What you need to do: Leaving out the images, reproduce every line of the data that follows exactly.

---*---

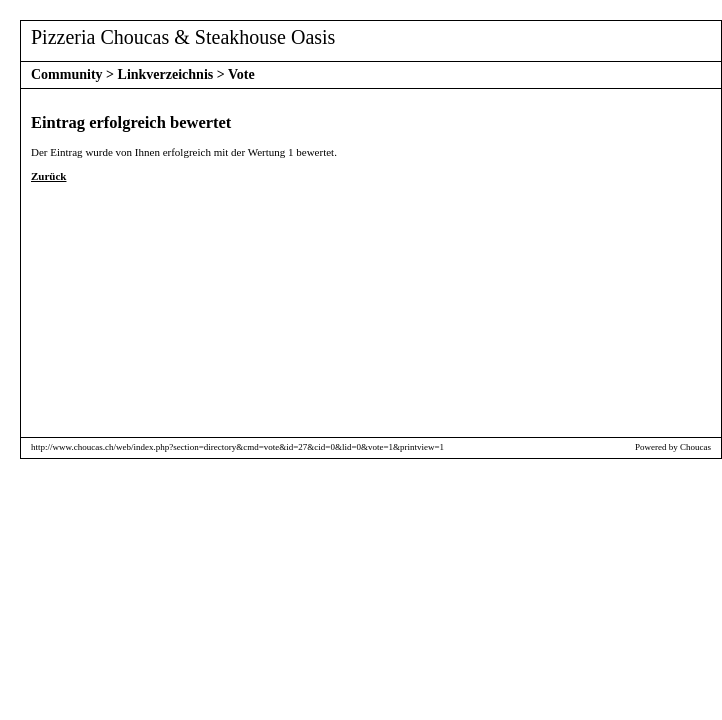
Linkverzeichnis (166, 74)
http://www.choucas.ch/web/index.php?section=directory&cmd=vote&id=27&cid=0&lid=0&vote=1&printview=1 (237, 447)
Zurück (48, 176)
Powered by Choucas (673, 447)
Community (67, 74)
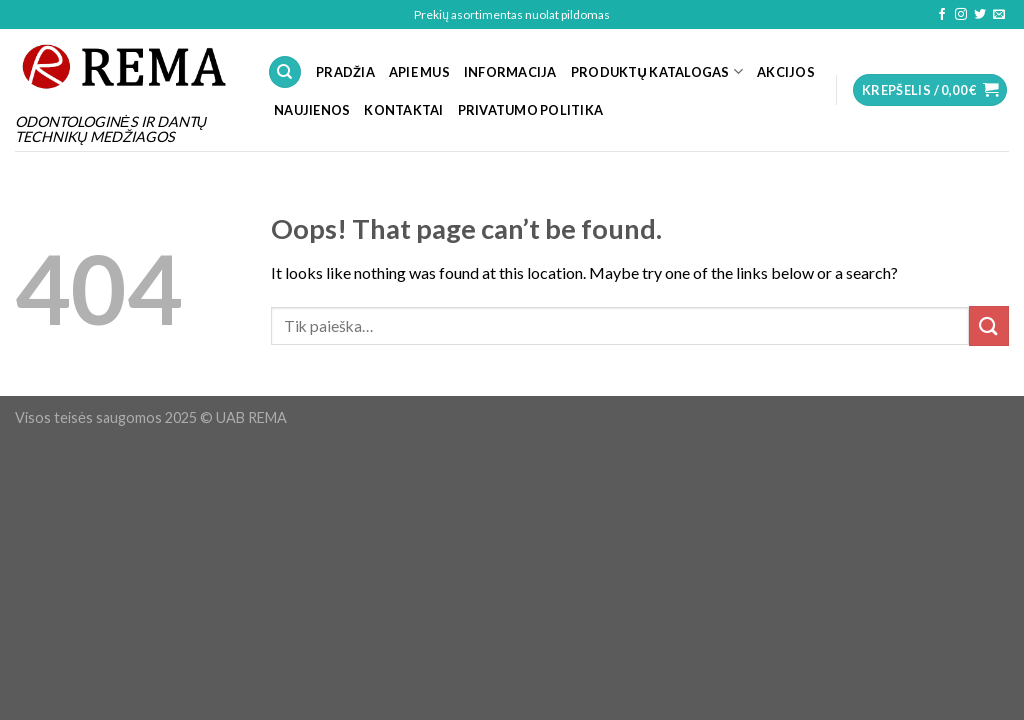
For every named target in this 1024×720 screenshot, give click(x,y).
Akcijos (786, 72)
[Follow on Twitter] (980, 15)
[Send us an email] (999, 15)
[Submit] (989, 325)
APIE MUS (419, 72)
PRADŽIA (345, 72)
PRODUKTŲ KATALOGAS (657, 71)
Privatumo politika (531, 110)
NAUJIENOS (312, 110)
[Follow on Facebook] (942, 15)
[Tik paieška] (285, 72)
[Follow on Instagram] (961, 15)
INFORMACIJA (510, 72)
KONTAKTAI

---*---

Written reply:
Linkverzeichnis (166, 74)
http://www.choucas.ch/web/index.php?section=directory&cmd=vote&id=27&cid=0&lid=0&vote=1&printview=1 (237, 447)
Zurück (48, 176)
Powered by Choucas (673, 447)
Community (67, 74)
For every named target in this 1024×720 screenshot, give click(x,y).
Akcijos (786, 72)
[Follow on Twitter] (980, 15)
[Send us an email] (999, 15)
[Submit] (989, 325)
APIE MUS (419, 72)
PRADŽIA (345, 72)
PRODUKTŲ KATALOGAS (657, 71)
Privatumo politika (531, 110)
NAUJIENOS (312, 110)
[Follow on Facebook] (942, 15)
[Tik paieška] (285, 72)
[Follow on Instagram] (961, 15)
INFORMACIJA (510, 72)
KONTAKTAI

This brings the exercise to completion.